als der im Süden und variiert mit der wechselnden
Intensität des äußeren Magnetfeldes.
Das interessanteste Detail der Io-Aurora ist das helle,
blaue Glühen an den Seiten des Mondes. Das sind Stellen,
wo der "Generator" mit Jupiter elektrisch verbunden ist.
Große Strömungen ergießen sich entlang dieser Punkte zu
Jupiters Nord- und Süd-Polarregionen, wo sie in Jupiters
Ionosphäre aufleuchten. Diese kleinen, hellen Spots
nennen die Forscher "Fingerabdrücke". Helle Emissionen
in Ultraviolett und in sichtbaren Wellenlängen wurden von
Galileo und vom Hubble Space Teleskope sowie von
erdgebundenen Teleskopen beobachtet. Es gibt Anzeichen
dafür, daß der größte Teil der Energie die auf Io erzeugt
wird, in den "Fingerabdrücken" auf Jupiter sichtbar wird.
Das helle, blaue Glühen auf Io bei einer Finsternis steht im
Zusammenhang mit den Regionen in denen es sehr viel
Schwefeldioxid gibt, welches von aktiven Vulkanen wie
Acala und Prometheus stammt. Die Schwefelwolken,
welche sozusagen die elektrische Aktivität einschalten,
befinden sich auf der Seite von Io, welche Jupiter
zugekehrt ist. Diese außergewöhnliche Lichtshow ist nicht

...

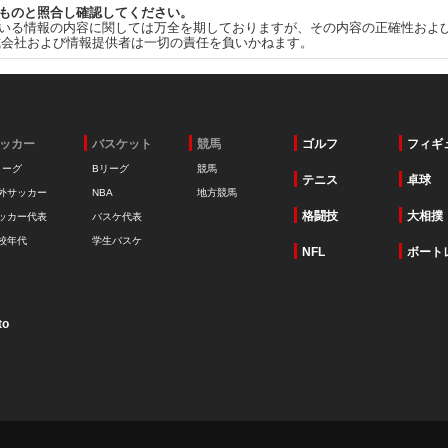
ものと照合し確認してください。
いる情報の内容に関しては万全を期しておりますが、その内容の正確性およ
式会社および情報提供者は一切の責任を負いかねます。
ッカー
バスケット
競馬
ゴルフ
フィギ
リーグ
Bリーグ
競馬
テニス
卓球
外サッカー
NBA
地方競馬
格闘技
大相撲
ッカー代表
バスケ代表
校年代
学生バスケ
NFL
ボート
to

**EXERCISE DIRECTIONS**
Your answer should consist of the lines from the line with "Zusammenhang mit den" to the line with "zugekehrt ist. Diese" above, repeated exactly, both ends included.

**SOLUTION BELOW**
Zusammenhang mit den Regionen in denen es sehr viel
Schwefeldioxid gibt, welches von aktiven Vulkanen wie
Acala und Prometheus stammt. Die Schwefelwolken,
welche sozusagen die elektrische Aktivität einschalten,
befinden sich auf der Seite von Io, welche Jupiter
zugekehrt ist. Diese außergewöhnliche Lichtshow ist nicht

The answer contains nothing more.